- **THE TASK**: Up to and including the line containing "教學目標降低，並要求家長放手，讓小孩自由繪畫，強調小", retype each line of the listing below exactly, beginning with the first.

- **EXERCISE MATERIAL**:
____________________

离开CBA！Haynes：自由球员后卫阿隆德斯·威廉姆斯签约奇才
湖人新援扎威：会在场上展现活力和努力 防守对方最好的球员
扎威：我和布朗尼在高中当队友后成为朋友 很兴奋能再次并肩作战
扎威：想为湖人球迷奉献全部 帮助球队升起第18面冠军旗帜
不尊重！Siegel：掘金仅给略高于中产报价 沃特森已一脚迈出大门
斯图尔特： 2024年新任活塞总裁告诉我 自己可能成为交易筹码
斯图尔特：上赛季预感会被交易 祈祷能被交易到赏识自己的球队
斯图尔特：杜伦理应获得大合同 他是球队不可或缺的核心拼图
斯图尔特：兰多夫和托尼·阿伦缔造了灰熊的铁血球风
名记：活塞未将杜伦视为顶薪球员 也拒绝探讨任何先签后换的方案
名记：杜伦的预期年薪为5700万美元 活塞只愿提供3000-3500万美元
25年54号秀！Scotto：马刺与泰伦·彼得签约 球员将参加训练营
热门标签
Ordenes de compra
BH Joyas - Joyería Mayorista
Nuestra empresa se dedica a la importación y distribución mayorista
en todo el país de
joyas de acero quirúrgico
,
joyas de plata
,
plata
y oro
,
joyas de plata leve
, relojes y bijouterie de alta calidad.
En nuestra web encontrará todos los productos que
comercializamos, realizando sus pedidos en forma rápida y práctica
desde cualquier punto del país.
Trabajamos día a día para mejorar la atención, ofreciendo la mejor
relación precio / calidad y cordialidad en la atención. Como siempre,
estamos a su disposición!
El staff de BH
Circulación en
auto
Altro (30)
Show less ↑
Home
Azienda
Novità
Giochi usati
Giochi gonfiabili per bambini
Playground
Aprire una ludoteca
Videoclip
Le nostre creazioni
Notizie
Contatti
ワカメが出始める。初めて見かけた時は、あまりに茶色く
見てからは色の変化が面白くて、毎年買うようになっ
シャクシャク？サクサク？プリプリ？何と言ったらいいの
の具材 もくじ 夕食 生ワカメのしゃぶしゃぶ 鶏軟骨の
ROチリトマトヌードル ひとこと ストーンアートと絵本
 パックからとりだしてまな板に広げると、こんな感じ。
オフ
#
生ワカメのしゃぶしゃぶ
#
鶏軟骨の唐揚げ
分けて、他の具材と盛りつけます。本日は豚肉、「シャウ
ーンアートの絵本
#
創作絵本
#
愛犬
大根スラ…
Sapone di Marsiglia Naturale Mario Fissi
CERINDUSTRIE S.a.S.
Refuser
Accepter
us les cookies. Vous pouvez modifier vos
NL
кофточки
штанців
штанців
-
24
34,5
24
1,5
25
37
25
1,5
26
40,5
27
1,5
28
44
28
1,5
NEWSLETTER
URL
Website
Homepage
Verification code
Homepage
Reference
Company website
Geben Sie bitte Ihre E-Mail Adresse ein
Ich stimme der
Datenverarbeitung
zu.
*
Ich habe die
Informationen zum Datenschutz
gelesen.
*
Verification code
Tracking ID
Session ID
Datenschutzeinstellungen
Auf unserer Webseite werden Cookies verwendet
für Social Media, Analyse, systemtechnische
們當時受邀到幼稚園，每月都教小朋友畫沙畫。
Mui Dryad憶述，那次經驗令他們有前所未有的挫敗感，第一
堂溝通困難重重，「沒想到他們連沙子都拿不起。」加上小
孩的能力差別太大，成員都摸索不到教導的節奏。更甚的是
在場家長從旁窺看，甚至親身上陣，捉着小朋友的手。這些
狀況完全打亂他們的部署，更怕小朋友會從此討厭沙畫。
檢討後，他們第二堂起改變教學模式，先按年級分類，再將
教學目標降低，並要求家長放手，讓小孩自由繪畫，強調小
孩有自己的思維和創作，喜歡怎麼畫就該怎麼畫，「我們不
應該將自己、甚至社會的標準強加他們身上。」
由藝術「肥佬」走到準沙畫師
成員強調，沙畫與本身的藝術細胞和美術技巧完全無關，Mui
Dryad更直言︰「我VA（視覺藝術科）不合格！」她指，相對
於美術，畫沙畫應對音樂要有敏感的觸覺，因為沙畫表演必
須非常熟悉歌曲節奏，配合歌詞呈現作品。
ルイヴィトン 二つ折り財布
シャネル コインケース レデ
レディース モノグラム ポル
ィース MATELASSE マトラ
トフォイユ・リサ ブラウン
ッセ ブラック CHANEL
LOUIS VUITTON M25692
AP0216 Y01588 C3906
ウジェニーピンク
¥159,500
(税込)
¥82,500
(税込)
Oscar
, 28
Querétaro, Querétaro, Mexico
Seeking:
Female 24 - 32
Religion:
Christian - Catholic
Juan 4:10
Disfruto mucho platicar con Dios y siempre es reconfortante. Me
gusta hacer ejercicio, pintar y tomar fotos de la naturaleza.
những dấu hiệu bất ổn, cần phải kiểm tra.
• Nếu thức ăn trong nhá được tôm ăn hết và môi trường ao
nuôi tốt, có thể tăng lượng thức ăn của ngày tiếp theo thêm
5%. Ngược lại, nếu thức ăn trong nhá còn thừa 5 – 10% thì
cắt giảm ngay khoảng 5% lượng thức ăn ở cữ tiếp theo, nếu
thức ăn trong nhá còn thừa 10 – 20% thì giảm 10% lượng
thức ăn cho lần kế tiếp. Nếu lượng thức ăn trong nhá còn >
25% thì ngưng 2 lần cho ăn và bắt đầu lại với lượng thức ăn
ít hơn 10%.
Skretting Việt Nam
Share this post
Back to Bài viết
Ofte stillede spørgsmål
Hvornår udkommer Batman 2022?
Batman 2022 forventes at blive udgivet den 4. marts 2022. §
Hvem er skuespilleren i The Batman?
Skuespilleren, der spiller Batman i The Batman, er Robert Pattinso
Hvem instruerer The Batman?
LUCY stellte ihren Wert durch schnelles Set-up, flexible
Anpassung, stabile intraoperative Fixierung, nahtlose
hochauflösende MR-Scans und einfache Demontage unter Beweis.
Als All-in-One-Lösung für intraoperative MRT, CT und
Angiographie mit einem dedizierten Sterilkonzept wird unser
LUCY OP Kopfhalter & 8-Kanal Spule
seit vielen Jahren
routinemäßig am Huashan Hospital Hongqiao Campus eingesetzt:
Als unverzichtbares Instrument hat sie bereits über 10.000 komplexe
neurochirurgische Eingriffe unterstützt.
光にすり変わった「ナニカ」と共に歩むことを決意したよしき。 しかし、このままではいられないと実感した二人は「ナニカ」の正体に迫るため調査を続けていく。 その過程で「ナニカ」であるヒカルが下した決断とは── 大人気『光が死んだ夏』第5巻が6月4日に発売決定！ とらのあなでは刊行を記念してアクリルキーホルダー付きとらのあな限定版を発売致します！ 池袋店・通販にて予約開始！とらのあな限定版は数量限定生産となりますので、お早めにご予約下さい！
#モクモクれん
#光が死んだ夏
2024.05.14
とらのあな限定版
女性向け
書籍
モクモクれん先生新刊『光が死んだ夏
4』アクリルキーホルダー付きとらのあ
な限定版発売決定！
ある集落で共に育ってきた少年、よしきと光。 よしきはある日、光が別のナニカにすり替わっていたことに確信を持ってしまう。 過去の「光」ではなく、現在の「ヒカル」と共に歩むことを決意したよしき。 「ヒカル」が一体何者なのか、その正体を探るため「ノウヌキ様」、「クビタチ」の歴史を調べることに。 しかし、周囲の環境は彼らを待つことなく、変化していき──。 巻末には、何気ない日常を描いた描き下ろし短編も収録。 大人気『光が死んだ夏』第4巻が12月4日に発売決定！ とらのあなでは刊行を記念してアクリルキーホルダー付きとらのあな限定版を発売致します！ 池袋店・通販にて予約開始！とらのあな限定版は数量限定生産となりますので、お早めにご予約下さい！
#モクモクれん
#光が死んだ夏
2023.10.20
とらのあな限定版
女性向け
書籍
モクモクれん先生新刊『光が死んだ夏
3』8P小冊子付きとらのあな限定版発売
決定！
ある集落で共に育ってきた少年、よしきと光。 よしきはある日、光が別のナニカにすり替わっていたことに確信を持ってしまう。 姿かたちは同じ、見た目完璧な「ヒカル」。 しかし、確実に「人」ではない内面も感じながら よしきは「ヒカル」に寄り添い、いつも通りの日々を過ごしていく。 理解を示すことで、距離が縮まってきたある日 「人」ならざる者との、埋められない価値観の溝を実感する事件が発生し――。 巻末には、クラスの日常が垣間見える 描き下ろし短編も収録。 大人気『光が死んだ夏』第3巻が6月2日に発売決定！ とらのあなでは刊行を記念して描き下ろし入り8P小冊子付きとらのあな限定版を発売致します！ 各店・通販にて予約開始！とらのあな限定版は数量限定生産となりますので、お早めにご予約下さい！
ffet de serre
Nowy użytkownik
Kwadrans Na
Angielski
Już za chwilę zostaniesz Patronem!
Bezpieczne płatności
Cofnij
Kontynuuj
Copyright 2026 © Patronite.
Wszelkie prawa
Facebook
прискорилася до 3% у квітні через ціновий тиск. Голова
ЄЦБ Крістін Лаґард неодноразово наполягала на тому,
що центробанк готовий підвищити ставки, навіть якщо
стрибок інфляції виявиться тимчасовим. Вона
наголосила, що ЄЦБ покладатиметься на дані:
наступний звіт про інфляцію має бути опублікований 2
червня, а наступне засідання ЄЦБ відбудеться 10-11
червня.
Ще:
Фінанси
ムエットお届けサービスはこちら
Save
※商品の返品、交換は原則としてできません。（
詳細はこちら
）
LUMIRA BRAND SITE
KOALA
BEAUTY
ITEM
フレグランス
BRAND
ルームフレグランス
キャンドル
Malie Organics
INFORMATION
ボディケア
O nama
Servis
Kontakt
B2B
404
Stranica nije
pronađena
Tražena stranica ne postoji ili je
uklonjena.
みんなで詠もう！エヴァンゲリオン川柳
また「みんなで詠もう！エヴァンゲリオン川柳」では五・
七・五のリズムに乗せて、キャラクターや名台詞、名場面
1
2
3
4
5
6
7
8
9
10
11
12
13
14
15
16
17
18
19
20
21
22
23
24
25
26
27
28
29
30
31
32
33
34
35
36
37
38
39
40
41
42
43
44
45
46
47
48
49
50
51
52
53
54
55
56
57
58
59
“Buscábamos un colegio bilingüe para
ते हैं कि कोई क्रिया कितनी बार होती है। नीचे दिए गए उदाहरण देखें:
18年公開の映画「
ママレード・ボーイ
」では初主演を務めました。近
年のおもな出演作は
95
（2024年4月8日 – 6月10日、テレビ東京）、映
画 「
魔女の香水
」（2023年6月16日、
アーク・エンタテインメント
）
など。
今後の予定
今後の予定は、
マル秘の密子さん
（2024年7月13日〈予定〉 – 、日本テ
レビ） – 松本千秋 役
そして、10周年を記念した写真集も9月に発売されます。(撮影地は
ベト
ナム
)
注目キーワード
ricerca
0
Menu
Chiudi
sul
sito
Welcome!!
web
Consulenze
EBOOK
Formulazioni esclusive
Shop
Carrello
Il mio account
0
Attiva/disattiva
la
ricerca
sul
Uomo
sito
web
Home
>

____________________

- **OUTPUT OF THE TASK**:
离开CBA！Haynes：自由球员后卫阿隆德斯·威廉姆斯签约奇才
湖人新援扎威：会在场上展现活力和努力 防守对方最好的球员
扎威：我和布朗尼在高中当队友后成为朋友 很兴奋能再次并肩作战
扎威：想为湖人球迷奉献全部 帮助球队升起第18面冠军旗帜
不尊重！Siegel：掘金仅给略高于中产报价 沃特森已一脚迈出大门
斯图尔特： 2024年新任活塞总裁告诉我 自己可能成为交易筹码
斯图尔特：上赛季预感会被交易 祈祷能被交易到赏识自己的球队
斯图尔特：杜伦理应获得大合同 他是球队不可或缺的核心拼图
斯图尔特：兰多夫和托尼·阿伦缔造了灰熊的铁血球风
名记：活塞未将杜伦视为顶薪球员 也拒绝探讨任何先签后换的方案
名记：杜伦的预期年薪为5700万美元 活塞只愿提供3000-3500万美元
25年54号秀！Scotto：马刺与泰伦·彼得签约 球员将参加训练营
热门标签
Ordenes de compra
BH Joyas - Joyería Mayorista
Nuestra empresa se dedica a la importación y distribución mayorista
en todo el país de
joyas de acero quirúrgico
,
joyas de plata
,
plata
y oro
,
joyas de plata leve
, relojes y bijouterie de alta calidad.
En nuestra web encontrará todos los productos que
comercializamos, realizando sus pedidos en forma rápida y práctica
desde cualquier punto del país.
Trabajamos día a día para mejorar la atención, ofreciendo la mejor
relación precio / calidad y cordialidad en la atención. Como siempre,
estamos a su disposición!
El staff de BH
Circulación en
auto
Altro (30)
Show less ↑
Home
Azienda
Novità
Giochi usati
Giochi gonfiabili per bambini
Playground
Aprire una ludoteca
Videoclip
Le nostre creazioni
Notizie
Contatti
ワカメが出始める。初めて見かけた時は、あまりに茶色く
見てからは色の変化が面白くて、毎年買うようになっ
シャクシャク？サクサク？プリプリ？何と言ったらいいの
の具材 もくじ 夕食 生ワカメのしゃぶしゃぶ 鶏軟骨の
ROチリトマトヌードル ひとこと ストーンアートと絵本
 パックからとりだしてまな板に広げると、こんな感じ。
オフ
#
生ワカメのしゃぶしゃぶ
#
鶏軟骨の唐揚げ
分けて、他の具材と盛りつけます。本日は豚肉、「シャウ
ーンアートの絵本
#
創作絵本
#
愛犬
大根スラ…
Sapone di Marsiglia Naturale Mario Fissi
CERINDUSTRIE S.a.S.
Refuser
Accepter
us les cookies. Vous pouvez modifier vos
NL
кофточки
штанців
штанців
-
24
34,5
24
1,5
25
37
25
1,5
26
40,5
27
1,5
28
44
28
1,5
NEWSLETTER
URL
Website
Homepage
Verification code
Homepage
Reference
Company website
Geben Sie bitte Ihre E-Mail Adresse ein
Ich stimme der
Datenverarbeitung
zu.
*
Ich habe die
Informationen zum Datenschutz
gelesen.
*
Verification code
Tracking ID
Session ID
Datenschutzeinstellungen
Auf unserer Webseite werden Cookies verwendet
für Social Media, Analyse, systemtechnische
們當時受邀到幼稚園，每月都教小朋友畫沙畫。
Mui Dryad憶述，那次經驗令他們有前所未有的挫敗感，第一
堂溝通困難重重，「沒想到他們連沙子都拿不起。」加上小
孩的能力差別太大，成員都摸索不到教導的節奏。更甚的是
在場家長從旁窺看，甚至親身上陣，捉着小朋友的手。這些
狀況完全打亂他們的部署，更怕小朋友會從此討厭沙畫。
檢討後，他們第二堂起改變教學模式，先按年級分類，再將
教學目標降低，並要求家長放手，讓小孩自由繪畫，強調小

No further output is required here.